Facebook controls a huge share of the traffic publishers get — 40 percent or more in many cases. Combine that with the appification of people’s online life — the retreat from the open web toward a few social-media icons on your phone’s home screen — and you start to get at the motivations here. Facebook has fallen into the role of audience gatekeeper for many publishers, and it’s offering (!) to optimize that relationship. Or at least not to screw it up:

And if Facebook pushes beyond the experimental stage and makes content hosted on the site commonplace, those who do not participate in the program could lose substantial traffic — a factor that has played into the thinking of some publishers. Their articles might load more slowly than their competitors’, and over time readers might avoid those sites.

And just as Facebook has changed its news feed to automatically play videos hosted directly on the site, giving them an advantage compared with videos hosted on YouTube, it could change the feed to give priority to articles hosted directly on its site.

I’ll have more to say about this later this week, but in general, the idea of distributed content argues that publishers should be more comfortable putting their content on platforms they don’t control. But Facebook isn’t just another platform. It’s dominant in a way no other platform is, which makes it understandable that publishers might be weighing the cost-benefit — or control-benefit — analysis differently than it does for, oh, WhatsApp or Snapchat.
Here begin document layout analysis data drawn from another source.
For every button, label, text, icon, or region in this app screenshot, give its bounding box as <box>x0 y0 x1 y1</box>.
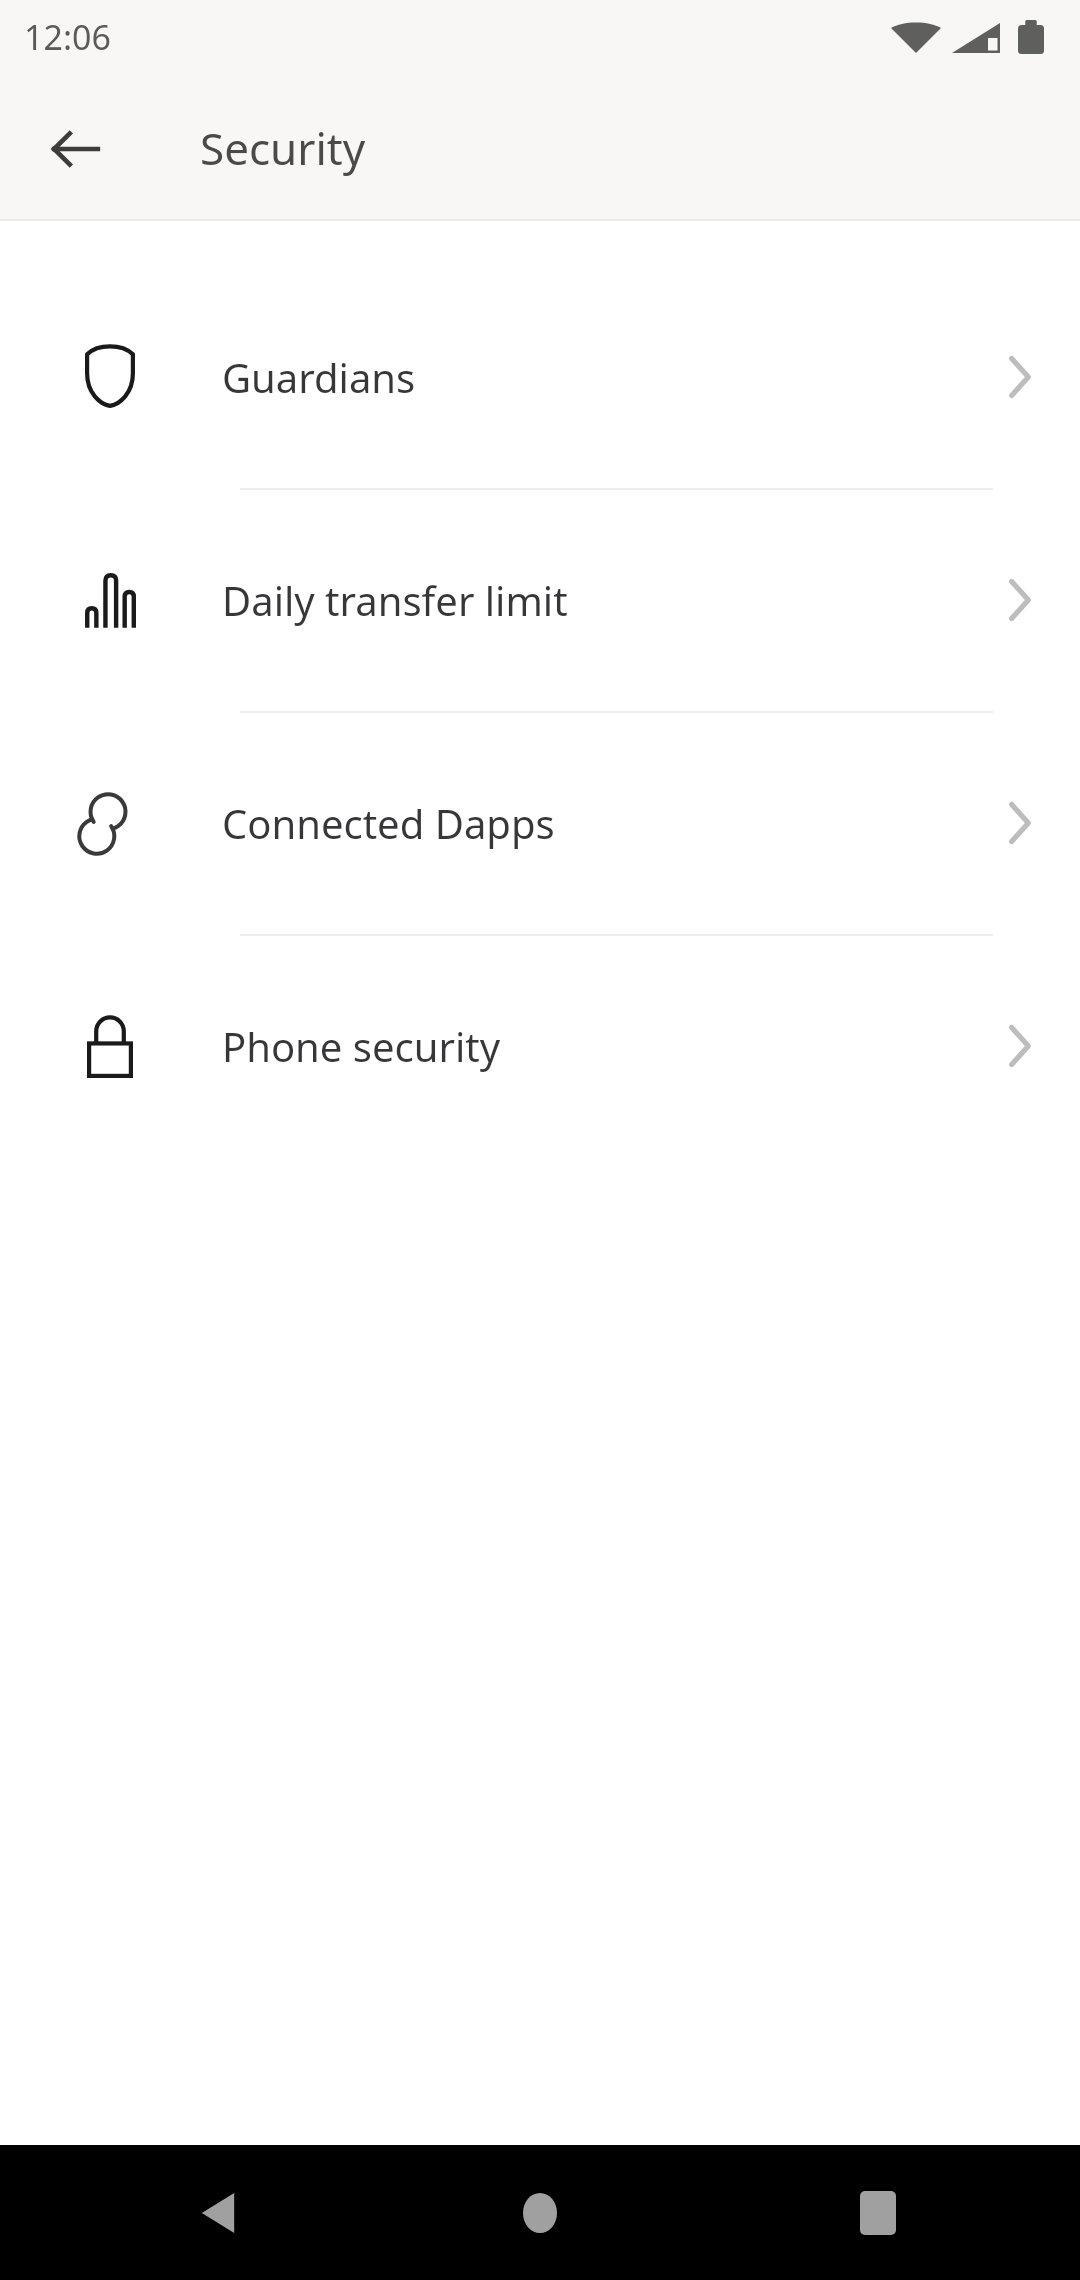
button[interactable]: Guardians <box>0 310 1080 444</box>
staticText: Phone security <box>222 1019 960 1073</box>
button[interactable]: Back <box>28 101 124 197</box>
staticText: Guardians <box>222 350 960 404</box>
button[interactable]: Connected Dapps <box>0 756 1080 890</box>
button[interactable]: Recent apps <box>818 2153 938 2273</box>
button[interactable]: Home <box>480 2153 600 2273</box>
button[interactable]: Phone security <box>0 979 1080 1113</box>
staticText: Connected Dapps <box>222 796 960 850</box>
staticText: 12:06 <box>24 14 111 60</box>
button[interactable]: Daily transfer limit <box>0 533 1080 667</box>
button[interactable]: Back <box>158 2153 278 2273</box>
staticText: Daily transfer limit <box>222 573 960 627</box>
staticText: Security <box>200 118 366 178</box>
The game for traditional publishers now is all about short-term/long-term tradeoffs. Of course, in the long run, you want to control the customer and advertiser relationships. But today, in 2015, Facebook controls a large share of your audience and has user data you have no hope of matching. Is it worth the tradeoff to get extra Facebook dollars today in exchange for a little of your independence tomorrow? I suspect it might be, in the narrow short term, a net positive for some publishers, especially those with no hope of charging for their content. But it’s also the sort of decision that one might look back on in a few years as the moment you got swindled.